Parsable Blog

Today’s Army Demands Tomorrow’s Tools for Connected Work

Wolf Hindrichs

For the first time in the last 14 years, the U.S. Army missed its recruiting goal in 2018. It didn’t just fall short by a small margin; it missed it by over 8%. Last year also saw thousands of senior soldiers retire because of age, retention control points and medical separations. At a time where the United States seeks to rapidly expand the size of its military, the Army is falling woefully short.

This becomes even more problematic when examining who the military is losing from its ranks. Most of them are high performers who are attracted by employment options outside the military – talent that the military desperately needs to retain.

So what is the military doing to attract and retain a new generation of talent to fill its ranks? It can promise education benefits, provide financial incentive, and pepper commercials with musical scores designed to motivate you to service.

But the biggest factor in attracting the talent it needs is the ability to demonstrate that it is a viable career path for the modern, digital-first generation. And that starts with providing them with the tools and technology they’re used to in civilian life.

While the Army is looking to its past for inspiration in its uniforms, it must look to the future as it faces both new and old threats.
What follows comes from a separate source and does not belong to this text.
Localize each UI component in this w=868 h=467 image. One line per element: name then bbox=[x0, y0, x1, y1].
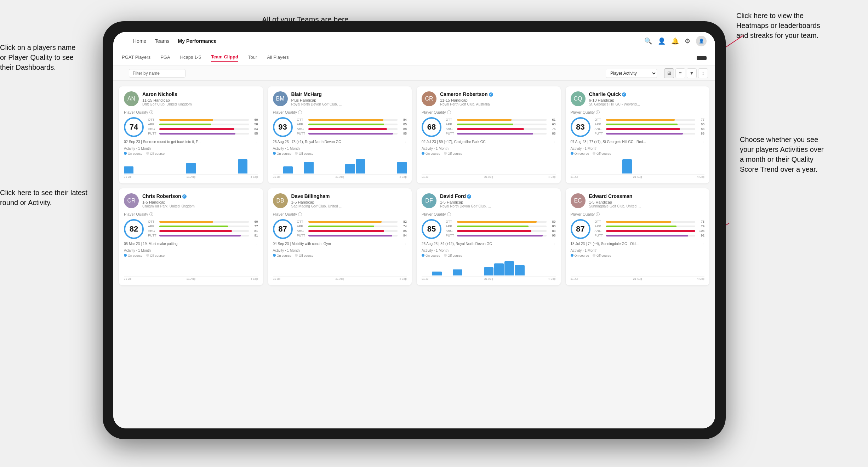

Many of the military procedures performed in the field today were developed between the 1950s and 1980s – and it’s not because they work well that they have been kept around. Rather, it’s because these policies are deeply entrenched and difficult to rip and replace.

That’s not a good enough reason to keep our soldiers fighting yesterday’s war.

In recent years, the Army has lost its combat experience. Walking down a hall in the Pentagon, one is just as likely to see senior service members with slick sleeves as wartime service sleeve insignia. The middle and junior ranks – even less. The challenge then becomes how one makes junior soldiers perform like seasoned veterans; the few weeks of basic training and indoctrination won’t cut the mustard.

Thinking Digital-first, From Maintenance to Training

Walk the lines in a motor pool, and one is more likely to see soldiers on their smartphones than actually flipping through a field or technical manual. It’s time to leverage what’s already in soldiers’ hands: their mobile devices.

Imagine eliminating paper from the motor pool. There would be no more waiting in line for a broken maintenance printer to slowly print out 5988s that need to be filled out by hand only to have that data get re-inputted into a computer – maybe.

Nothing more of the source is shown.